Estos dos fenómenos generaron una crisis de financiamiento en el sistema de salud, que se tradujo en un deterioro de la calidad y la accesibilidad de las prestaciones. Además, provocaron una asimetría entre los actores del sistema, ya que algunos de ellos, como los laboratorios medicinales, mantuvieron la capacidad de poner su precio a la mayoría de sus productos sin ser regulados, mientras que otros, como las prepagas, vieron restringida la posibilidad de actualizar sus ingresos a la inflación, entonces los gastos fueron aumentando al tiempo que los ingresos quedaban congelados.

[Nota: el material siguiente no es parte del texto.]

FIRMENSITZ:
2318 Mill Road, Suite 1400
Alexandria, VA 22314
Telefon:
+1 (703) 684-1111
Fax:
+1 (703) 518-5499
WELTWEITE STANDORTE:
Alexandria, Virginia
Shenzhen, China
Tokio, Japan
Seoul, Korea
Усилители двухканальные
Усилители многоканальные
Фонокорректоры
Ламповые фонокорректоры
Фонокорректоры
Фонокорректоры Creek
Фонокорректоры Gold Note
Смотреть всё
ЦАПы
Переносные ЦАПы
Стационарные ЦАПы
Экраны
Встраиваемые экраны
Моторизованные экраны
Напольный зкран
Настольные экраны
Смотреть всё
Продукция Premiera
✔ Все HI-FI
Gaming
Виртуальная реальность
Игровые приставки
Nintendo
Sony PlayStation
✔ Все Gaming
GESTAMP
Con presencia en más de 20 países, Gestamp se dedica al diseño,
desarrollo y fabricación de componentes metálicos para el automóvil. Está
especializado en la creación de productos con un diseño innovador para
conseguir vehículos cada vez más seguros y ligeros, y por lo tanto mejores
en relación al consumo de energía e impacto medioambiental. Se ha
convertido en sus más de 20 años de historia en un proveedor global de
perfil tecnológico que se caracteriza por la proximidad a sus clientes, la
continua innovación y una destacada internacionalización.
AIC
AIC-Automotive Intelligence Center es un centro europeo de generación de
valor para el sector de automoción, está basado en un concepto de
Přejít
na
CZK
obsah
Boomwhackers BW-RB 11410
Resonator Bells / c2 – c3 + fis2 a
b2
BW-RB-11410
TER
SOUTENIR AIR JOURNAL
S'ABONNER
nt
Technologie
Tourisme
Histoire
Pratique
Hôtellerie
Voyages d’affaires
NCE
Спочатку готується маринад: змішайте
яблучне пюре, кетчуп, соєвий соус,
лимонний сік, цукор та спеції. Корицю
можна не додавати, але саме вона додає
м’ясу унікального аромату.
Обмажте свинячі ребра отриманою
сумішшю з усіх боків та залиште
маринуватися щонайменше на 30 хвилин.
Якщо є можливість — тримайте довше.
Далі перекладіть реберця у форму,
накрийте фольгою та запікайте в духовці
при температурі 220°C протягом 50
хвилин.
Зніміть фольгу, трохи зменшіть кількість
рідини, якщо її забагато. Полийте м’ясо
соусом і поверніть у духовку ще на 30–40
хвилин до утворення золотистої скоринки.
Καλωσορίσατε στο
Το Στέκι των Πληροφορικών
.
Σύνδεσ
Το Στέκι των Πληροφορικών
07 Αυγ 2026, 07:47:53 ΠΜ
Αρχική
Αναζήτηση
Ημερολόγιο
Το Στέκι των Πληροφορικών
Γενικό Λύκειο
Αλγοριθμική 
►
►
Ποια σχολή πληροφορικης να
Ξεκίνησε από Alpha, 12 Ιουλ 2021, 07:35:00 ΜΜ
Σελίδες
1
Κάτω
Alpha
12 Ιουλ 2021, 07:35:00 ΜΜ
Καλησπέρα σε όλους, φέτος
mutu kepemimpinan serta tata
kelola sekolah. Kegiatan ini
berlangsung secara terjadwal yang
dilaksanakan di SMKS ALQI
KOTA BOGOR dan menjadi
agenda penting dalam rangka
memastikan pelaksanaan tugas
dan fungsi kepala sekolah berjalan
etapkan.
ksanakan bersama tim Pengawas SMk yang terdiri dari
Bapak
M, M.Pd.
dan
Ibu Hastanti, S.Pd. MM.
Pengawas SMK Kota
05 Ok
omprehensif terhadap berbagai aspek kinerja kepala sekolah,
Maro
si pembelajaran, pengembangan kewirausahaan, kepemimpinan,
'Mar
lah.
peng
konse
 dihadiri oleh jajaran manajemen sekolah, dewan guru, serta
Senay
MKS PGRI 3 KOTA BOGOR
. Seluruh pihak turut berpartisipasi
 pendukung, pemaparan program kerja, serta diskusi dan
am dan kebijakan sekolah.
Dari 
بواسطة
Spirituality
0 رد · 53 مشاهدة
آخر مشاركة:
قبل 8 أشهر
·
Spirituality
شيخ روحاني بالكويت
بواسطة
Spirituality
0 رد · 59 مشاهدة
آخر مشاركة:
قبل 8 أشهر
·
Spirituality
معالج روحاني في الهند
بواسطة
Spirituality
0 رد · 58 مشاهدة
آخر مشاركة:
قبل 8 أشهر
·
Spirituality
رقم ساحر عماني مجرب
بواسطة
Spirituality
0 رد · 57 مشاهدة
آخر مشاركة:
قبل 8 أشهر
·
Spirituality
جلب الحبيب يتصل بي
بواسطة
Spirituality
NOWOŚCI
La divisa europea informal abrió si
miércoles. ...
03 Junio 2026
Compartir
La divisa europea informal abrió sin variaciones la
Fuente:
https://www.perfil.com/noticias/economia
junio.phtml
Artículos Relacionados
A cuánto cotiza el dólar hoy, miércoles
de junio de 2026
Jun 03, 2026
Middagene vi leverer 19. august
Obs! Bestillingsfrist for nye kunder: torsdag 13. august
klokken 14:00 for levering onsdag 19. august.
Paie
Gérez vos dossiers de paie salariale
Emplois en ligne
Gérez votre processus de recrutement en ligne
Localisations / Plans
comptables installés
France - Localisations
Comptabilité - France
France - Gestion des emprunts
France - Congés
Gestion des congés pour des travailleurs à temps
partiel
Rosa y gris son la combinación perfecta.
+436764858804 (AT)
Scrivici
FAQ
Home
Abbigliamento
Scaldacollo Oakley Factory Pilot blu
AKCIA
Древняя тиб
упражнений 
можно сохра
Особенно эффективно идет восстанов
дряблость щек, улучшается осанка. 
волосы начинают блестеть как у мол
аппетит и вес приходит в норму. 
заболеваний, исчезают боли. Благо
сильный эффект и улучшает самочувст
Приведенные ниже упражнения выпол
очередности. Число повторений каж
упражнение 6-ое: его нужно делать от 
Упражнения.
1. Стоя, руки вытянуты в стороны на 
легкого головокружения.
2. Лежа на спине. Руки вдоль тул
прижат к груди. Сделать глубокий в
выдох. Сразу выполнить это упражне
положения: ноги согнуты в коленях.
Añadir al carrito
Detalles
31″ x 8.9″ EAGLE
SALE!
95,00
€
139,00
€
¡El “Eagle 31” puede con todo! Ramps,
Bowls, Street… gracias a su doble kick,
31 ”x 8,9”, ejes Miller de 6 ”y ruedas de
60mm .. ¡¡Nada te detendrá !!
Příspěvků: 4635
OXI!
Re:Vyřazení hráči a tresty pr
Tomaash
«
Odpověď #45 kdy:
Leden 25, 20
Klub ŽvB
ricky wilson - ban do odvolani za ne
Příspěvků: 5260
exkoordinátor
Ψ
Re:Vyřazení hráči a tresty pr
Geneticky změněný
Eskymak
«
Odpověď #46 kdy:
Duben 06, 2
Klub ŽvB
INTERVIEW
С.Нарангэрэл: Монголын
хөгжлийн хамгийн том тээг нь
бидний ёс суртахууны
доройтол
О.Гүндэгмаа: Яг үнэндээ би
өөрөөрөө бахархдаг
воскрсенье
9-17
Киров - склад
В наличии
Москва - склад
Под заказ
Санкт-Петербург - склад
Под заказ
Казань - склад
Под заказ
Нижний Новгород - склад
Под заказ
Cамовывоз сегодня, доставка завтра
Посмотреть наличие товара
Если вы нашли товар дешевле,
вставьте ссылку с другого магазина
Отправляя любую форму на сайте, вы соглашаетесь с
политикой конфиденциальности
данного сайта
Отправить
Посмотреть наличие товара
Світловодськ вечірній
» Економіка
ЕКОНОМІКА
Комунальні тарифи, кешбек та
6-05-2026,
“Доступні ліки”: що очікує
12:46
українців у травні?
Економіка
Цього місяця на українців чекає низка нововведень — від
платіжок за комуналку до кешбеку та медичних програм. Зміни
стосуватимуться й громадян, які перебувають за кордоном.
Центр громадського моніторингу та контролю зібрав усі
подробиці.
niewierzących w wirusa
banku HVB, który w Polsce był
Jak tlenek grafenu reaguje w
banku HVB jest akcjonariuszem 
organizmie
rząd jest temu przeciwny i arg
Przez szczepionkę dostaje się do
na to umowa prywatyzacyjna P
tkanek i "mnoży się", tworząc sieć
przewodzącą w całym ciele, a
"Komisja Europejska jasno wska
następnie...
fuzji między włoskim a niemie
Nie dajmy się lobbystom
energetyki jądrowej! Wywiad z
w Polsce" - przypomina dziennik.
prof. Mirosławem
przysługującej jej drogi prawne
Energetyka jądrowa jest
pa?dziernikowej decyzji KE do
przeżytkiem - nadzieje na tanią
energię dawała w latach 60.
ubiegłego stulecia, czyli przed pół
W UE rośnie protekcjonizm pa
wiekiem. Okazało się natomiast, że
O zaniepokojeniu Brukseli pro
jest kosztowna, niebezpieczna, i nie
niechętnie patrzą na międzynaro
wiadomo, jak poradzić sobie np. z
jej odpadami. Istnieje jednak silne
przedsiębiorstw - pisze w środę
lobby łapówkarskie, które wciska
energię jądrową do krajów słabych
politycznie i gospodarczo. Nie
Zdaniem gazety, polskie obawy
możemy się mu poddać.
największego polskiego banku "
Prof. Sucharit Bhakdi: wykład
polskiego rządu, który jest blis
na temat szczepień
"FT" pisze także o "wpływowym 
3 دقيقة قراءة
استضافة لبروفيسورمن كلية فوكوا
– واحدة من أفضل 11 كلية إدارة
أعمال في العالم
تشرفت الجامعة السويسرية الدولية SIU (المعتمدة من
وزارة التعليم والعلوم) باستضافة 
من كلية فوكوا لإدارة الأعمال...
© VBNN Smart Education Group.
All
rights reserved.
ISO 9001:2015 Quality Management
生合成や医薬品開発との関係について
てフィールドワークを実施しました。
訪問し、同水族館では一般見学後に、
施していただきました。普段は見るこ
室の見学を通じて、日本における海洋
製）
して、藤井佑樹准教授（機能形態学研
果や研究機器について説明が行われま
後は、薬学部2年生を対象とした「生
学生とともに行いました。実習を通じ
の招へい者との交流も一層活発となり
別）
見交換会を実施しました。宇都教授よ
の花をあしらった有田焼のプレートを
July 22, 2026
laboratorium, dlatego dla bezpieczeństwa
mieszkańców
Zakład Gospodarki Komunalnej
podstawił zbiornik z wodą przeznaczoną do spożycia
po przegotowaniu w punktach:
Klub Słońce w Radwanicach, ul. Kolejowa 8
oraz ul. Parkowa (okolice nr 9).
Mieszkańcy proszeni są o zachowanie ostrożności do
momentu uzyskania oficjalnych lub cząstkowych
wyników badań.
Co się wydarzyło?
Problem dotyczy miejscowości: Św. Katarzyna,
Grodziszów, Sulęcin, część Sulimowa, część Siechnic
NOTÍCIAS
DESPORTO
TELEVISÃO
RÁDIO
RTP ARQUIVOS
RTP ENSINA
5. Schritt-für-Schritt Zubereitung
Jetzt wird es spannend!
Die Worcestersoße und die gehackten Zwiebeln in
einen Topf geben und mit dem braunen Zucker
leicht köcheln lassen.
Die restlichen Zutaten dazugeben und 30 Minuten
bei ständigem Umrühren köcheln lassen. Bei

Propuestas para mantener la salud

Hoy se hace necesario replantear el modelo de Seguridad Social en salud, buscando una mayor equidad y solidaridad entre los actores y los usuarios. Para ello, se podrían implementar las siguientes medidas:

• Realizar un nuevo cálculo actuarial que defina el valor real del PMO, teniendo en cuenta el costo actual de las prestaciones médicas cubiertas y los recursos disponibles para financiarlas.

• Revisar el listado de prestaciones médicas cubiertas, dejando las realmente imprescindibles y probadamente costo-efectivas, y priorizando aquellas que tengan un mayor impacto en la salud de la población.

• Permitir planes parciales más flexibles para adaptar las propuestas a las necesidades y posibilidades de las personas.

• Crear un fondo de reaseguro que cubra las prestaciones de altísimo costo, que son las que generan un mayor riesgo para el sistema. Este fondo podría ser sostenido por el Estado, que tiene la capacidad de concentrar los recursos y de negociar los precios con los proveedores.

• Complementar las medidas sobre la cobertura de salud que están incluidas en el Decreto de Necesidad y Urgencia N°70/2023 con estas iniciativas, que buscan garantizar la sustentabilidad y la calidad del sistema de salud.

Las empresas de medicina prepaga están trabajando internamente para generar rápidamente alternativas para contener a sus asociados, a los que en este contexto económico general se les hace difícil afrontar la actualización de cuotas. No obstante, son necesarias medidas macro para reequilibrar el sistema y permitir que pueda afrontar los nuevos desafíos sanitarios que plantean una creciente demanda y costos.